About this task: Each entry below is to be restated word for word, with no pictures carried over.

(Beginning of Exercise materials)

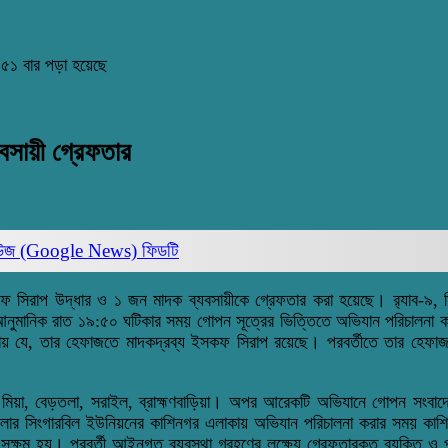
৫১ বার পড়া হয়েছে
সায়ী গ্রেফতার
িউজ (Google News)
ফিডটি
 সিরাপ উদ্ধার ও ১ জন মাদক ব্যবসায়ীকে গ্রেফতার করা হয়েছে। র‌্যাব-৯, সিপ
নুমানিক রাত ১৯:৫০ ঘটিকার সময় গোপন সূত্রের ভিত্তিতে অভিযান পরিচালনা ক
ায় যে, তার হেফাজতে মাদকদ্রব্য ইসকফ সিরাপ রয়েছে। পরবর্তীতে তার হেফা
িয়া, বেড়তলা, সরাইল, ব্রাহ্মণবাড়িয়া। অপর আরেকটি অভিযানে গোপন সংবাদের 
েলার সিংগারবিল ইউনিয়নের কাশিনগর এলাকায় অভিযান পরিচালনা করার সময় কাশি
্ষম হয়। পরবর্তী আইনগত ব্যবস্থা গ্রহণের লক্ষ্যে গ্রেফতারকৃত ব্যক্তি ও পলা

(End of Exercise materials)

Task output:
৫১ বার পড়া হয়েছে
সায়ী গ্রেফতার
িউজ (Google News)
ফিডটি
 সিরাপ উদ্ধার ও ১ জন মাদক ব্যবসায়ীকে গ্রেফতার করা হয়েছে। র‌্যাব-৯, সিপ
নুমানিক রাত ১৯:৫০ ঘটিকার সময় গোপন সূত্রের ভিত্তিতে অভিযান পরিচালনা ক
ায় যে, তার হেফাজতে মাদকদ্রব্য ইসকফ সিরাপ রয়েছে। পরবর্তীতে তার হেফা
িয়া, বেড়তলা, সরাইল, ব্রাহ্মণবাড়িয়া। অপর আরেকটি অভিযানে গোপন সংবাদের 
েলার সিংগারবিল ইউনিয়নের কাশিনগর এলাকায় অভিযান পরিচালনা করার সময় কাশি
্ষম হয়। পরবর্তী আইনগত ব্যবস্থা গ্রহণের লক্ষ্যে গ্রেফতারকৃত ব্যক্তি ও পলা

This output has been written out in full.